Los historiadores bizantinos se inspiran de los historiadores antiguos, como Tucídides (su relato sobre la «peste de Atenas» inspira los de Procopio sobre la peste de Justiniano y los de Cantacuceno sobre la peste negra). Se distinguen por la convicción unánime de que su imperio es la forma cristianizada de un imperio universal (el Imperio romano), él mismo integrado en un esquema que va de la creación del mundo a su consumo: la historia llega aquí a lo apocalíptico. A partir de este esquema general, la historiografía bizantina se declina en varios géneros literarios.

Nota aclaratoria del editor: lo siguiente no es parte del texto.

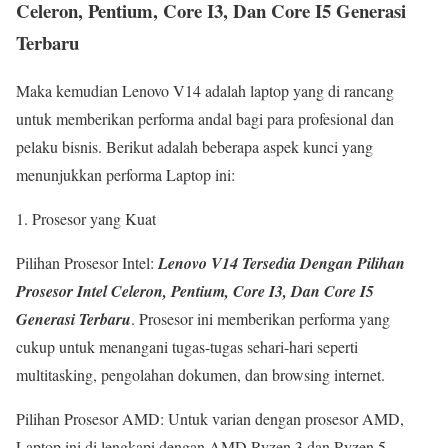
Celeron, Pentium, Core I3, Dan Core I5 Generasi
Terbaru
Maka kemudian Lenovo V14 adalah laptop yang di rancang
untuk memberikan performa andal bagi para profesional dan
pelaku bisnis. Berikut adalah beberapa aspek kunci yang
menunjukkan performa Laptop ini:
1. Prosesor yang Kuat
Pilihan Prosesor Intel:
Lenovo V14 Tersedia Dengan Pilihan
Prosesor Intel Celeron, Pentium, Core I3, Dan Core I5
Generasi Terbaru
. Prosesor ini memberikan performa yang
cukup untuk menangani tugas-tugas sehari-hari seperti
multitasking, pengolahan dokumen, dan browsing internet.
Pilihan Prosesor AMD: Untuk varian dengan prosesor AMD,
Laptop ini di lengkapi dengan AMD Ryzen 3 dan Ryzen 5.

Además de las Historias eclesiásticas (cuyo modelo es Eusebio de Cesarea), se encuentran:

- Crónicas universales, datadas de la creación del mundo (5508 a.C.) y divididas en imperios y, a continuación, en reinos y en años. Citemos también a Malalas (siglo VI), Teófanes el Confesor, Jorge Sincelo, Jorge Monje (siglos VIII-IX), Simón Logoteta (siglo X), Juan Zonaras, Michel Glykas (siglo XII);

- Historias que relatan acontecimientos más recientes, divididos en reinos imperiales, a menudo parciales: Procopio de Cesarea (siglo VI), las crónicas reunidas bajo el nombre de Teófanes Continuado (siglos IX-X), León Diácono (siglo X), Miguel Psellos, Miguel Ataliates, Ana Comnena y Juan Skylitzes (siglo XI), Nicetas Choniates (siglo XII), Jorge Paquimeres (siglos XIII-XIV), Nicéforo Gregoras y Juan Cantacuceno (siglo XIV);

- Crónicas locales que tratan acontecimientos políticos pero también climáticos, sísmicos o familiares: Crónica de Monemvasia en el siglo X; Crónica de Morea bajo la dominación franca; Crónicas Breves, reconstituidas a partir de anotaciones cronológicas en los márgenes de los manuscritos[1].

Los historiadores de la caída de Constantinopla merecen un puesto aparte; la caída de la ciudad nos la relatan un testigo, Sphrantzes; un historiador humanista, Laonikos Chalkokondyles; un historiador pro-latín, Ducas; y un historiador del Imperio otomano, Cristobulo de Imbros.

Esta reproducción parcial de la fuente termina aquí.